**HOW TO COMPLETE THIS TASK**
Copy out each line of the entries below in which the string "Fraud" appears.

[Records from a dataset]
========
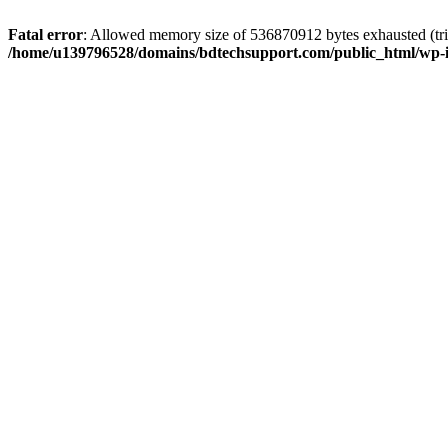
Fatal error
: Allowed memory size of 536870912 bytes exhausted (trie
/home/u139796528/domains/bdtechsupport.com/public_html/wp-i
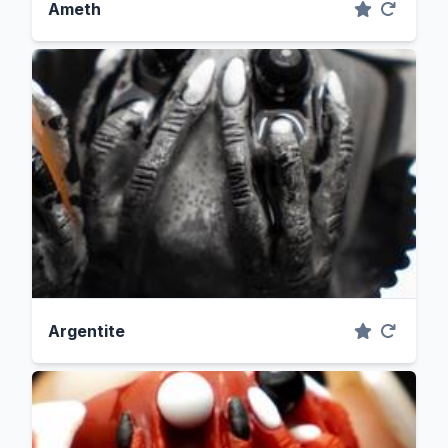
Ameth
Argentite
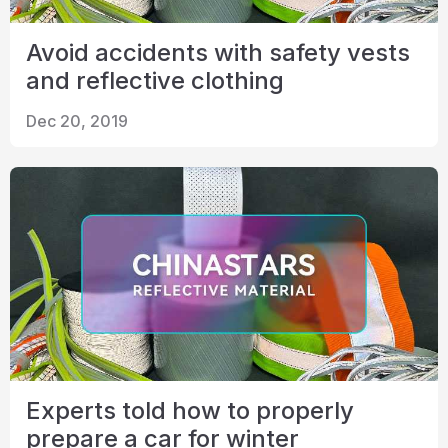
Avoid accidents with safety vests
and reflective clothing
Dec 20, 2019
Experts told how to properly
prepare a car for winter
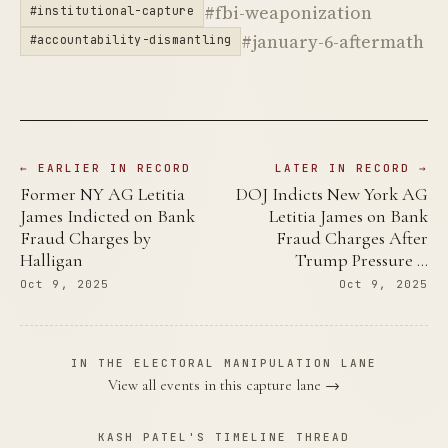
#fbi-weaponization
#institutional-capture
#january-6-aftermath
#accountability-dismantling
← EARLIER IN RECORD
LATER IN RECORD →
Former NY AG Letitia
DOJ Indicts New York AG
James Indicted on Bank
Letitia James on Bank
Fraud Charges by
Fraud Charges After
Halligan
Trump Pressure …
Oct 9, 2025
Oct 9, 2025
IN THE ELECTORAL MANIPULATION LANE
View all events in this capture lane →
KASH PATEL'S TIMELINE THREAD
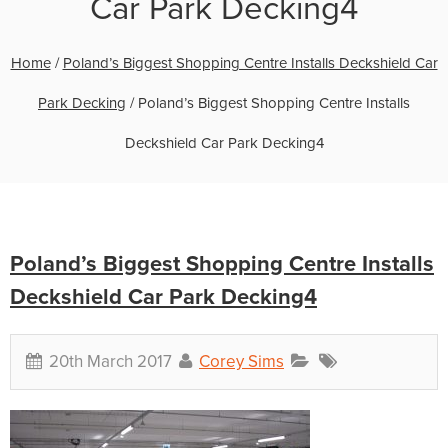
Car Park Decking4
Home
/
Poland’s Biggest Shopping Centre Installs Deckshield Car
Park Decking
/
Poland’s Biggest Shopping Centre Installs
Deckshield Car Park Decking4
Poland’s Biggest Shopping Centre Installs
Deckshield Car Park Decking4
20th March 2017
Corey Sims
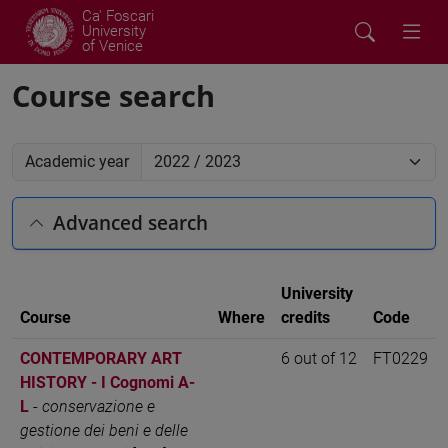
Ca' Foscari
University
of Venice
Course search
Academic year
Advanced search
University
Course
Where
credits
Code
CONTEMPORARY ART
6 out of 12
FT0229
HISTORY - I Cognomi A-
L
-
conservazione e
gestione dei beni e delle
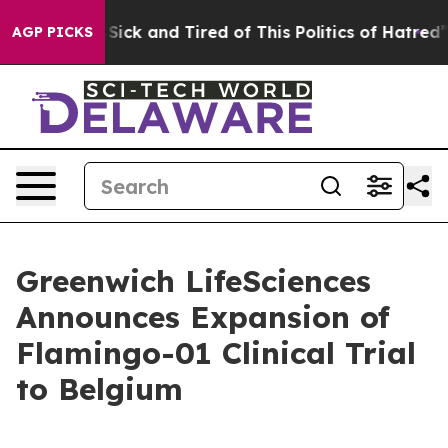
le Are Sick and Tired of This Politics of Hatred”
The S
AGP PICKS
Greenwich LifeSciences
Announces Expansion of
Flamingo-01 Clinical Trial
to Belgium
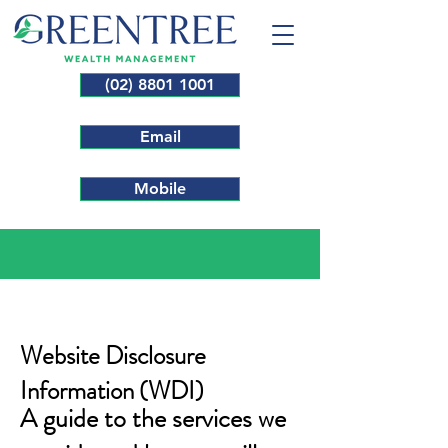
(02) 8801 1001
Email
Mobile
Website Disclosure
Information (WDI)
A guide to the services we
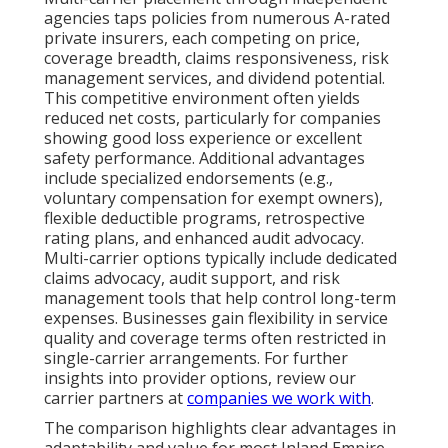
agencies taps policies from numerous A-rated
private insurers, each competing on price,
coverage breadth, claims responsiveness, risk
management services, and dividend potential.
This competitive environment often yields
reduced net costs, particularly for companies
showing good loss experience or excellent
safety performance. Additional advantages
include specialized endorsements (e.g.,
voluntary compensation for exempt owners),
flexible deductible programs, retrospective
rating plans, and enhanced audit advocacy.
Multi-carrier options typically include dedicated
claims advocacy, audit support, and risk
management tools that help control long-term
expenses. Businesses gain flexibility in service
quality and coverage terms often restricted in
single-carrier arrangements. For further
insights into provider options, review our
carrier partners at
companies we work with
.
The comparison highlights clear advantages in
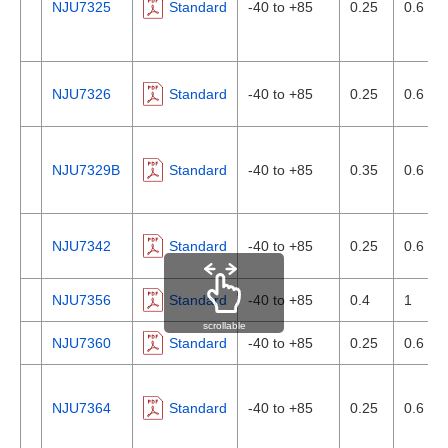
NJU7325
Standard
-40 to +85
0.25
0.6
NJU7326
Standard
-40 to +85
0.25
0.6
NJU7329B
Standard
-40 to +85
0.35
0.6
NJU7342
Standard
-40 to +85
0.25
0.6
NJU7356
Standard
-40 to +85
0.4
1
scrollable
NJU7360
Standard
-40 to +85
0.25
0.6
NJU7364
Standard
-40 to +85
0.25
0.6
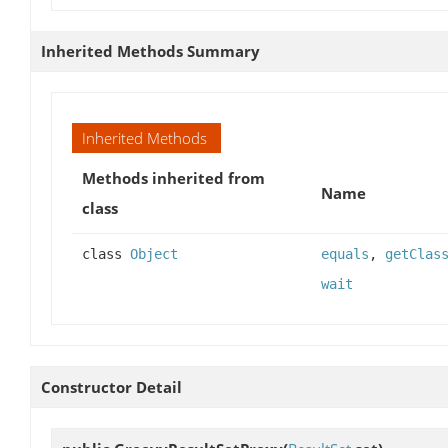
Inherited Methods Summary
Inherited Methods
Methods inherited from
Name
class
class
Object
equals
,
getClas
wait
Constructor Detail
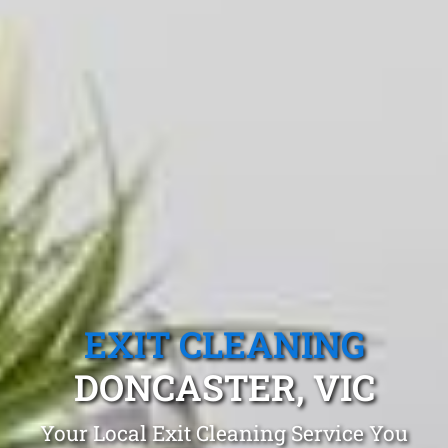
EXIT CLEANING
DONCASTER, VIC
Your Local Exit Cleaning Service You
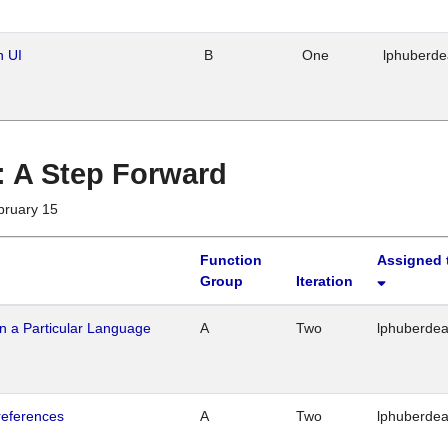
n UI
B
One
lphuberd
 : A Step Forward
bruary 15
Function
Assigned 
Group
Iteration
n a Particular Language
A
Two
lphuberde
references
A
Two
lphuberde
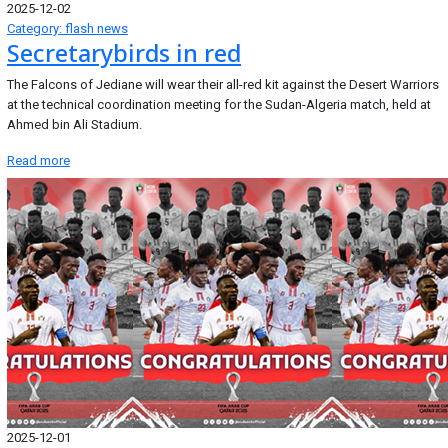
2025-12-02
Category: flash news
Secretarybirds in red
The Falcons of Jediane will wear their all-red kit against the Desert Warriors
at the technical coordination meeting for the Sudan-Algeria match, held at
Ahmed bin Ali Stadium.
Read more
2025-12-01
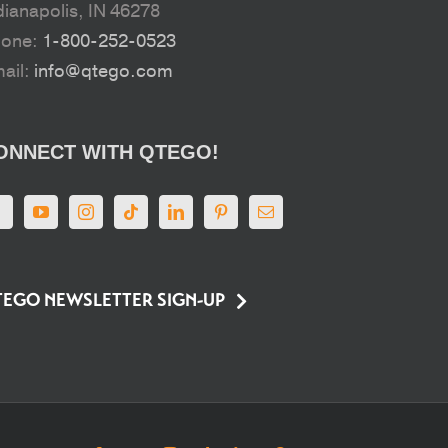
dianapolis, IN 46278
hone:
1-800-252-0523
ail:
info@qtego.com
ONNECT WITH QTEGO!
EGO NEWSLETTER SIGN-UP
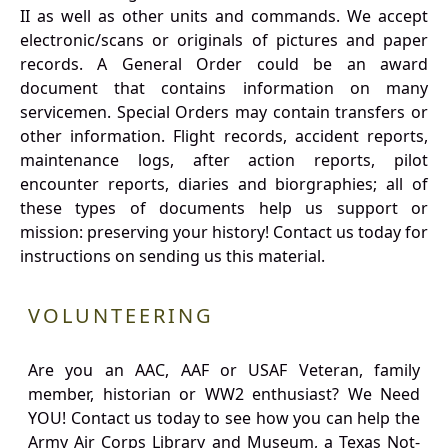
II as well as other units and commands. We accept
electronic/scans or originals of pictures and paper
records. A General Order could be an award
document that contains information on many
servicemen. Special Orders may contain transfers or
other information. Flight records, accident reports,
maintenance logs, after action reports, pilot
encounter reports, diaries and biorgraphies; all of
these types of documents help us support or
mission: preserving your history! Contact us today for
instructions on sending us this material.
VOLUNTEERING
Are you an AAC, AAF or USAF Veteran, family
member, historian or WW2 enthusiast? We Need
YOU! Contact us today to see how you can help the
Army Air Corps Library and Museum, a Texas Not-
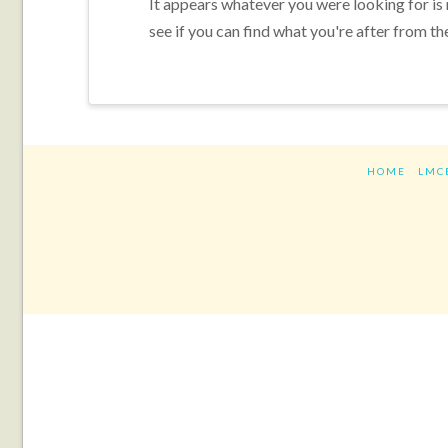
It appears whatever you were looking for is
see if you can find what you're after from th
HOME
LMC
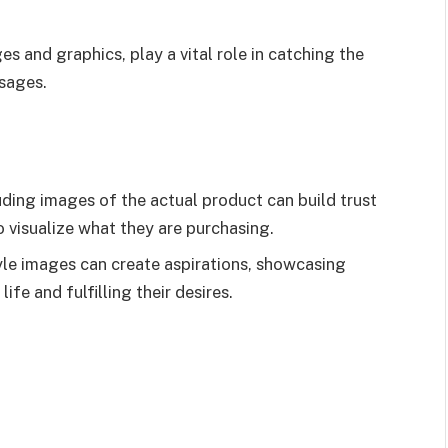
s and graphics, play a vital role in catching the
sages.
ding images of the actual product can build trust
 visualize what they are purchasing.
tyle images can create aspirations, showcasing
ife and fulfilling their desires.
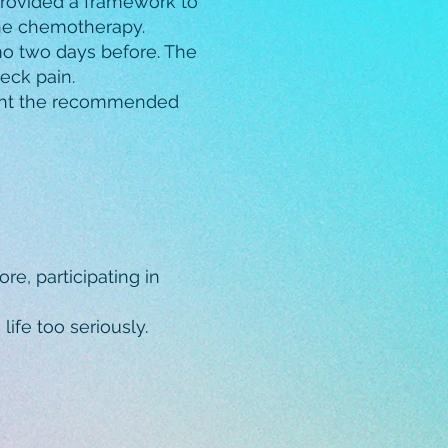
 provided a framework to
the chemotherapy.
emo two days before. The
eck pain.
ught the recommended
e, participating in
ife too seriously.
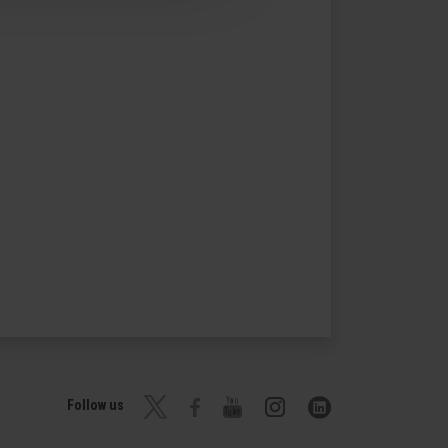
Follow us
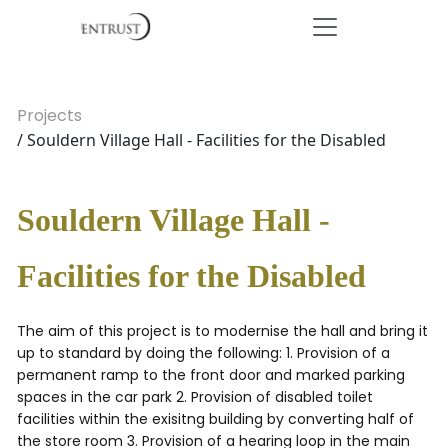
Projects
/ Souldern Village Hall - Facilities for the Disabled
Souldern Village Hall -
Facilities for the Disabled
The aim of this project is to modernise the hall and bring it
up to standard by doing the following: 1. Provision of a
permanent ramp to the front door and marked parking
spaces in the car park 2. Provision of disabled toilet
facilities within the exisitng building by converting half of
the store room 3. Provision of a hearing loop in the main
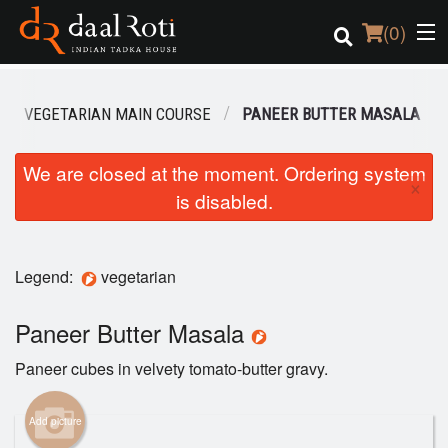
(
0
)
VEGETARIAN MAIN COURSE
PANEER BUTTER MASALA
Order Online
We are closed at the moment. Ordering system
×
is disabled.
Location
Login
Legend:
vegetarian
Registration
Paneer Butter Masala
Cart (0)
Paneer cubes in velvety tomato-butter gravy.
Search
Add picture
========
**RESPONSE BOX**
Fraud Charges by
Fraud Charges After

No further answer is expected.